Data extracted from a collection
=======

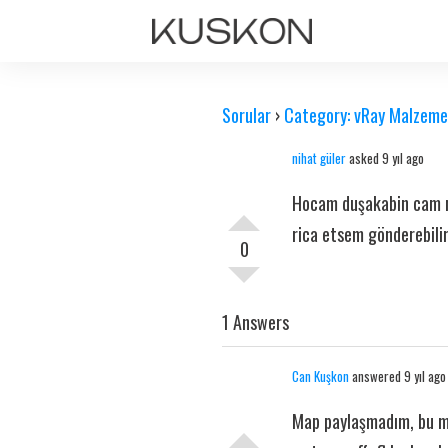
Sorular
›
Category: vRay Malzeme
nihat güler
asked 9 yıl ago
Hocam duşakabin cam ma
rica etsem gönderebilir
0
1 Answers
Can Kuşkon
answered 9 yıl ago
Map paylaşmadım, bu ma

=======

WHAT THIS TASK INVOLVES.
Please repeat every record exactly as it stands, leaving out any pictures.

TASK OUTPUT.
Sorular
›
Category: vRay Malzeme
nihat güler
asked 9 yıl ago
Hocam duşakabin cam ma
rica etsem gönderebilir
0
1 Answers
Can Kuşkon
answered 9 yıl ago
Map paylaşmadım, bu ma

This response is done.